The enforcer: Jim Hamilton's aggression could be key against Australia's pack

by Ben Coles

EVERY FOUR years, a player not considered for the Lions tour suddenly finds themselves on the plane, regardless of Test experience or age. Ahead of the British & Irish Lions tour to Australia next summer, here are five potential ‘bolters’:

Paul Marshall (Ulster)

Very impressive in Ulster’s bonus point win over Castres in the Heineken Cup, Marshall first made an impact in last season’s competition when his try secured a bonus point for Ulster against Leicester Tigers at Ravenhill. Blessed with great pace, Marshall’s distribution skills are also excellent, making his inclusion from the Ireland squad all the more surprising.

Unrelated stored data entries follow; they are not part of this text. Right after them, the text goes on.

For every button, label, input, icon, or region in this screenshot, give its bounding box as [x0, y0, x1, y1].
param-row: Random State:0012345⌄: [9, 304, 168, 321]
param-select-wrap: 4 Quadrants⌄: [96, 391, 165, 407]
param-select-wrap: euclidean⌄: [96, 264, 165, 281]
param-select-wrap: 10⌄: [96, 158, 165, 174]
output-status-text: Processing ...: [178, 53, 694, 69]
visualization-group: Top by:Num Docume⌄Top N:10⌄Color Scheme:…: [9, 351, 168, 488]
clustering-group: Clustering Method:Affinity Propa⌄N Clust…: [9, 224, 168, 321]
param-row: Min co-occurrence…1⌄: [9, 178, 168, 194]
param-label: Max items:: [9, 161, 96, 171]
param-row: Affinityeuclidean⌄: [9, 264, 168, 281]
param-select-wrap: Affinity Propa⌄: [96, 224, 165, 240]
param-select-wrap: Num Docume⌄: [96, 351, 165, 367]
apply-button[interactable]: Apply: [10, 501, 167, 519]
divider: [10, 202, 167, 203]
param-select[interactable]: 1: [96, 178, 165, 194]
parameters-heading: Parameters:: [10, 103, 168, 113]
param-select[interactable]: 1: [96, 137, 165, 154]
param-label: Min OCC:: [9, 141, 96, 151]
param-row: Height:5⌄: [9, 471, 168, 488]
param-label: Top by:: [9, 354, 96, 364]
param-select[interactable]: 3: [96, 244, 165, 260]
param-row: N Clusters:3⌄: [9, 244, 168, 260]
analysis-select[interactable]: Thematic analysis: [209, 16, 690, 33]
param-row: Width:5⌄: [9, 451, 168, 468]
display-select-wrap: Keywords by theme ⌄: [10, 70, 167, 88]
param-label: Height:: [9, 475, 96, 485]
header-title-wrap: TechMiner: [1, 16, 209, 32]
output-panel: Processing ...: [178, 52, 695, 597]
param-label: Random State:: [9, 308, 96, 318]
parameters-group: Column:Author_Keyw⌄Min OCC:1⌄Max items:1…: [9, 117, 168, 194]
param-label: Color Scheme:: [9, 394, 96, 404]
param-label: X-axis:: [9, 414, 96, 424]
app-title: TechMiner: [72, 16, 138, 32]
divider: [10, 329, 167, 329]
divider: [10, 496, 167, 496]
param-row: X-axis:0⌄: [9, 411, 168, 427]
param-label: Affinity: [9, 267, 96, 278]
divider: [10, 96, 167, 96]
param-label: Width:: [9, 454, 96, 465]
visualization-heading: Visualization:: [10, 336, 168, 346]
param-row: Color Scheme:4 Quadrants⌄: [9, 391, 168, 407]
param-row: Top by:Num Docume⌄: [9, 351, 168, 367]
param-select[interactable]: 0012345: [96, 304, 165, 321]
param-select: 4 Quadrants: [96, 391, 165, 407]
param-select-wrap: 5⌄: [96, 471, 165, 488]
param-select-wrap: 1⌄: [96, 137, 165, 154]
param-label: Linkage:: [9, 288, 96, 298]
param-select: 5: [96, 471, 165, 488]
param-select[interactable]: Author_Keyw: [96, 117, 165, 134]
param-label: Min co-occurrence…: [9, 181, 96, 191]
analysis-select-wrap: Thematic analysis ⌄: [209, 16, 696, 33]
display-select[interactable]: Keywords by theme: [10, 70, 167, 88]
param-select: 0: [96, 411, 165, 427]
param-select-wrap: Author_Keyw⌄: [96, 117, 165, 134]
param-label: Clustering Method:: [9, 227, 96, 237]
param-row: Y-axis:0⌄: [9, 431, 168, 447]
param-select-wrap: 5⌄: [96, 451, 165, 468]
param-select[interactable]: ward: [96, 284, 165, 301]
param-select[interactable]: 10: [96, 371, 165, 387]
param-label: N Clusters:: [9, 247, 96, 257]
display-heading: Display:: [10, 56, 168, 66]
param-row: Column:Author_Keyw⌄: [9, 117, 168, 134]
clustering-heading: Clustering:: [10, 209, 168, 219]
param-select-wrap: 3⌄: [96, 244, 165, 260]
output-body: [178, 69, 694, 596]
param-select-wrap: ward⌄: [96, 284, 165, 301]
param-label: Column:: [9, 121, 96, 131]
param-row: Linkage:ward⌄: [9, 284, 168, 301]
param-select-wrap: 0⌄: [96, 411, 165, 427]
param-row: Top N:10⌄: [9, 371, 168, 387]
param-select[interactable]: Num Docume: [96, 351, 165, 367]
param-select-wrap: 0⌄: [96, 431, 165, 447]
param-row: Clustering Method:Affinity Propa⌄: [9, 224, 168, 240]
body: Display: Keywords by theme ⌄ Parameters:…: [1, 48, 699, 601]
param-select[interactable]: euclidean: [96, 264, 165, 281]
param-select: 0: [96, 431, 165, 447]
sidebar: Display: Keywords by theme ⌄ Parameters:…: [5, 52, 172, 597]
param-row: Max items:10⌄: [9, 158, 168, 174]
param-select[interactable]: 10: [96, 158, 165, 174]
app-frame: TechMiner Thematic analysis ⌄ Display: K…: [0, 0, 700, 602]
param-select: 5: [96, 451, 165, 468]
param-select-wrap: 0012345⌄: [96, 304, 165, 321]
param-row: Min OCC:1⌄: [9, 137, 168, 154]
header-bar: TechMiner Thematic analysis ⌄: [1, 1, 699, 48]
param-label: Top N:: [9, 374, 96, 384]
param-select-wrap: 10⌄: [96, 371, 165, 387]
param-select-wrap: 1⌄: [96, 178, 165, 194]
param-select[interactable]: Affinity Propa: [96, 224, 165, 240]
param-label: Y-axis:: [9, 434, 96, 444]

The Heineken Cup will be his platform to shine over the coming months as he fights with Ruan Pienaar for selection, but do not rule out seeing him on the plane.

Jim Hamilton (Gloucester and Scotland)

Being captain seems to suit Hamilton, a beast of a lock forward who despite the odd moment of irrational aggression, is adored by the Kingsholm faithful. A strong competitor in the lineout, Hamilton was absent for Scotland’s shock win against Australia back in the summer and would love an opportunity to prove what he can do against the Green & Gold. If the Lions are looking for a warrior, Hamilton is their man.

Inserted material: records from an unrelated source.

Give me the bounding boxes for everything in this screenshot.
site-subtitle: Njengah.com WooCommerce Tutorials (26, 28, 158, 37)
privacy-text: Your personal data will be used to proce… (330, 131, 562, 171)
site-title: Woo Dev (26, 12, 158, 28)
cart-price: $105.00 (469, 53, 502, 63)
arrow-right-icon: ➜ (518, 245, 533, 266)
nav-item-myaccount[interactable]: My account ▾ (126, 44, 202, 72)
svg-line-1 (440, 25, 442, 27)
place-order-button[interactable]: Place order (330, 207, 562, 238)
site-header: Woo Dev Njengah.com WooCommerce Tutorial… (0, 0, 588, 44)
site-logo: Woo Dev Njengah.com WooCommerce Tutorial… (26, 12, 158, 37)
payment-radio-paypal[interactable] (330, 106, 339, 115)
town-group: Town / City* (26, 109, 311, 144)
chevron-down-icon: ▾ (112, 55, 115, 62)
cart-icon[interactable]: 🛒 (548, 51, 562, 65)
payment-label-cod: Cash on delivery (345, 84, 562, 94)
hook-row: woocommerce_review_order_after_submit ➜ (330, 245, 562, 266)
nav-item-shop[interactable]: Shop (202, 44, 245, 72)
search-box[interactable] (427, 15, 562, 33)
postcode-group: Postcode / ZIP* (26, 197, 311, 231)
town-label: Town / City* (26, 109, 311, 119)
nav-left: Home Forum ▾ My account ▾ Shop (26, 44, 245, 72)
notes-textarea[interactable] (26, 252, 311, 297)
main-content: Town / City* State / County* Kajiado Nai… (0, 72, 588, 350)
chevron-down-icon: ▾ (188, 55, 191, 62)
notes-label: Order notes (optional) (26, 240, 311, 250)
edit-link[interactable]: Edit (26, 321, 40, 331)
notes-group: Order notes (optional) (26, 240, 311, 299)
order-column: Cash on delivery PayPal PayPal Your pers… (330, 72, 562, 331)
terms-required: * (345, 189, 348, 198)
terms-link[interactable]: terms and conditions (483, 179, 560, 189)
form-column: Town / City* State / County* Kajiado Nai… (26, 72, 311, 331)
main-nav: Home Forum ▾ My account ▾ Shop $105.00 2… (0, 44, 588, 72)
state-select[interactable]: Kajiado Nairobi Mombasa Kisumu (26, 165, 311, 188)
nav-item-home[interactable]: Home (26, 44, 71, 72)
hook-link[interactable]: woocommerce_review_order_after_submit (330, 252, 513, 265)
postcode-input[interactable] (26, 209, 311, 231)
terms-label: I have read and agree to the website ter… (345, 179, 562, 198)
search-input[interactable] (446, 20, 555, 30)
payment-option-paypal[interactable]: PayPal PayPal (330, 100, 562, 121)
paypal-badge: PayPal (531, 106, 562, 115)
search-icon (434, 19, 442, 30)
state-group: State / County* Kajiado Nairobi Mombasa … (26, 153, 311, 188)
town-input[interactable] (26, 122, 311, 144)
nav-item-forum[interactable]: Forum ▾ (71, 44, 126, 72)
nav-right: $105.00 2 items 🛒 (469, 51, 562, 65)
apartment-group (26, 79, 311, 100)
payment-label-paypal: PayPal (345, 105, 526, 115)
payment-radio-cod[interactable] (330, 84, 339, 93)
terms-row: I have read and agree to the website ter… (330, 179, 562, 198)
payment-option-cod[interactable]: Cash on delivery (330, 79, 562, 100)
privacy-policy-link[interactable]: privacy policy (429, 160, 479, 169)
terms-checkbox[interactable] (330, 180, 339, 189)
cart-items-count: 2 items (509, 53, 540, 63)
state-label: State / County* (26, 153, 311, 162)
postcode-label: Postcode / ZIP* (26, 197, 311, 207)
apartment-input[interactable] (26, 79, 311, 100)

Jonny Wilkinson (Toulon and England)

England’s favourite son is entering his twilight years, but that doesn’t mean that the lure of a final swansong with the Lions is not on his wishlist. The stumbling block for Wilkinson, as it will prove to be for Gethin Jenkins, Steffon Armitage and others, is the clash of dates between the beginning of the Lions tour and the final of the Top 14. If injuries occur to the front runners for the No 10 shirt, then Wilkinson may well get the call. It would be a fitting conclusion for one of the game’s greatest players

Dan Biggar (Ospreys and Wales)

Dan Biggar has hit critics, even among the Ospreys faithful, but no one can knock his prodigious point scoring ability. Many forget that Biggar is still only 22, three years younger than Rhys Priestland, and against Leicester Tigers at Welford Road a week ago he showed his true class. Accurate kicking at goal and producing some moments of brilliant distribution, he has thrown himself back into contention for the Wales 10 jersey after Priestland’s consistency dipped in Australia over the summer. For now he remains an outsider, but if he continues to perform for the Ospreys domestically and on the European stage then he make creep into the selection plans of Warren Gatland and company.

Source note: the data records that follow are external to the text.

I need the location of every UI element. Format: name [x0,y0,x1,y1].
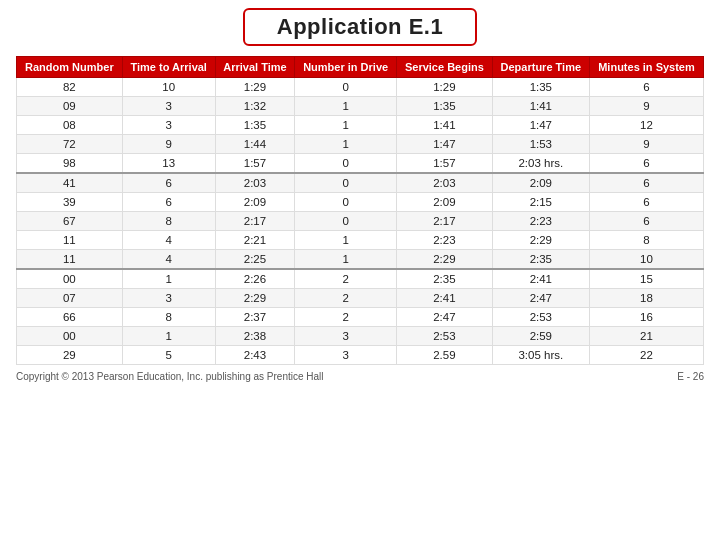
table-cell: 1 [295,231,397,250]
table-cell: 2 [295,269,397,289]
table-cell: 2:53 [492,308,589,327]
table-cell: 1:41 [397,116,493,135]
table-cell: 4 [122,250,215,270]
table-cell: 6 [122,173,215,193]
table-cell: 2:25 [215,250,294,270]
table-cell: 13 [122,154,215,174]
table-row: 1142:2512:292:3510 [17,250,704,270]
table-cell: 00 [17,269,123,289]
table-header-cell: Departure Time [492,57,589,78]
table-cell: 0 [295,154,397,174]
table-cell: 2:23 [397,231,493,250]
table-row: 0931:3211:351:419 [17,97,704,116]
table-cell: 2:23 [492,212,589,231]
table-cell: 39 [17,193,123,212]
table-cell: 1:35 [215,116,294,135]
page: Application E.1 Random NumberTime to Arr… [0,0,720,540]
table-cell: 9 [589,135,703,154]
table-cell: 67 [17,212,123,231]
table-cell: 1 [295,135,397,154]
table-row: 6782:1702:172:236 [17,212,704,231]
table-row: 6682:3722:472:5316 [17,308,704,327]
page-title: Application E.1 [277,14,443,39]
table-cell: 16 [589,308,703,327]
table-row: 1142:2112:232:298 [17,231,704,250]
table-row: 4162:0302:032:096 [17,173,704,193]
table-cell: 9 [589,97,703,116]
table-cell: 2:17 [397,212,493,231]
table-cell: 2:09 [492,173,589,193]
table-cell: 2:09 [215,193,294,212]
table-cell: 2:35 [397,269,493,289]
table-header-cell: Minutes in System [589,57,703,78]
table-cell: 6 [122,193,215,212]
table-header-cell: Number in Drive [295,57,397,78]
table-row: 7291:4411:471:539 [17,135,704,154]
table-cell: 2.59 [397,346,493,365]
table-cell: 6 [589,193,703,212]
table-cell: 98 [17,154,123,174]
table-cell: 2 [295,308,397,327]
table-cell: 1:47 [492,116,589,135]
table-cell: 1:41 [492,97,589,116]
table-row: 3962:0902:092:156 [17,193,704,212]
table-cell: 3 [295,327,397,346]
table-cell: 66 [17,308,123,327]
table-cell: 2:17 [215,212,294,231]
table-cell: 8 [122,308,215,327]
data-table: Random NumberTime to ArrivalArrival Time… [16,56,704,365]
table-cell: 41 [17,173,123,193]
table-cell: 15 [589,269,703,289]
table-header-cell: Service Begins [397,57,493,78]
table-cell: 2:47 [492,289,589,308]
table-cell: 5 [122,346,215,365]
table-cell: 2:38 [215,327,294,346]
table-cell: 1 [295,116,397,135]
table-header-cell: Time to Arrival [122,57,215,78]
table-row: 98131:5701:572:03 hrs.6 [17,154,704,174]
table-cell: 1:35 [397,97,493,116]
table-row: 0831:3511:411:4712 [17,116,704,135]
table-cell: 10 [122,78,215,97]
table-cell: 1:57 [397,154,493,174]
table-cell: 07 [17,289,123,308]
table-cell: 6 [589,212,703,231]
table-cell: 2:03 [215,173,294,193]
table-cell: 18 [589,289,703,308]
table-cell: 11 [17,231,123,250]
table-cell: 08 [17,116,123,135]
table-cell: 6 [589,173,703,193]
page-number: E - 26 [677,371,704,382]
table-cell: 3 [295,346,397,365]
table-cell: 6 [589,78,703,97]
table-cell: 6 [589,154,703,174]
table-cell: 1:44 [215,135,294,154]
table-cell: 10 [589,250,703,270]
table-header-row: Random NumberTime to ArrivalArrival Time… [17,57,704,78]
table-row: 0012:2622:352:4115 [17,269,704,289]
table-cell: 1:57 [215,154,294,174]
table-cell: 8 [589,231,703,250]
table-cell: 2:35 [492,250,589,270]
table-row: 0732:2922:412:4718 [17,289,704,308]
title-box: Application E.1 [243,8,477,46]
table-cell: 2:15 [492,193,589,212]
table-cell: 4 [122,231,215,250]
table-cell: 12 [589,116,703,135]
table-cell: 1 [295,250,397,270]
table-cell: 2:29 [397,250,493,270]
table-cell: 72 [17,135,123,154]
table-header-cell: Arrival Time [215,57,294,78]
table-cell: 3:05 hrs. [492,346,589,365]
table-cell: 9 [122,135,215,154]
table-cell: 2 [295,289,397,308]
table-cell: 0 [295,173,397,193]
table-cell: 1 [122,269,215,289]
table-cell: 3 [122,97,215,116]
table-cell: 1:32 [215,97,294,116]
table-cell: 1:53 [492,135,589,154]
table-cell: 1:29 [397,78,493,97]
table-cell: 2:26 [215,269,294,289]
table-cell: 09 [17,97,123,116]
table-cell: 2:59 [492,327,589,346]
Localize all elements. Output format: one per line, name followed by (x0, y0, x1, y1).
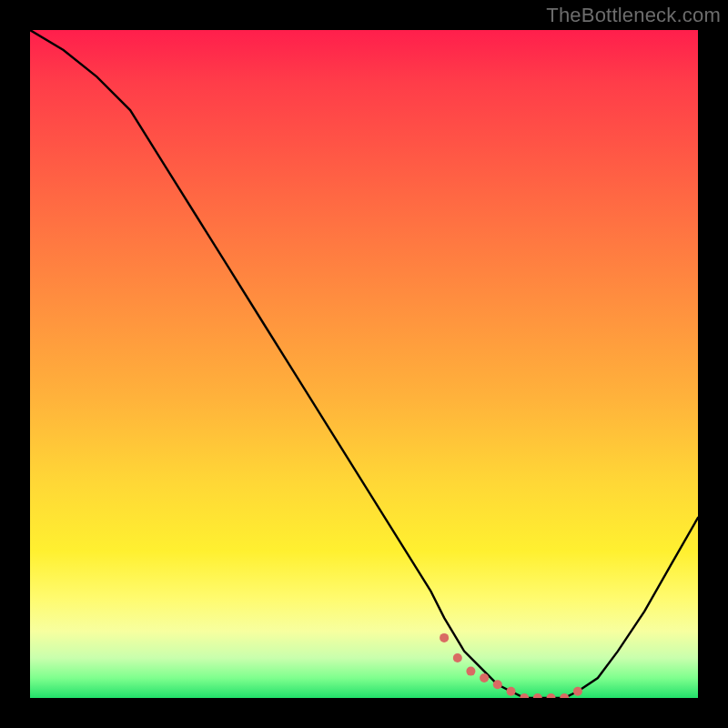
watermark-text: TheBottleneck.com (546, 4, 721, 27)
flat-region-dot (520, 693, 529, 698)
flat-region-dot (466, 667, 475, 676)
flat-region-dot (533, 693, 542, 698)
flat-region-dot (480, 673, 489, 682)
chart-frame: TheBottleneck.com (0, 0, 728, 728)
flat-region-dot (507, 687, 516, 696)
flat-region-dot (440, 633, 449, 642)
flat-region-dot (453, 653, 462, 662)
flat-region-dot (547, 693, 556, 698)
bottleneck-curve-svg (30, 30, 698, 698)
flat-region-dots (440, 633, 582, 698)
flat-region-dot (573, 687, 582, 696)
flat-region-dot (560, 693, 569, 698)
bottleneck-curve-path (30, 30, 698, 698)
flat-region-dot (493, 680, 502, 689)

Steffon Armitage (Toulon and England)

Unavailable for England this November, Armitage was voted as the best player in the Top 14 by readers of Midi Olympique last season, the finest accolade around for an individual player in France’s top flight. More importantly, he was also the first Englishman to win the award. These feats however are not enough for Armitage to be named in the England squad, due to his availability outside of IRB windows for training camps. Like Wilkinson, he may well be competing in the Top 14 Final when the Lions face the Barbarians in Hong Kong, but his brilliant form is both undeniable and should be impossible to ignore.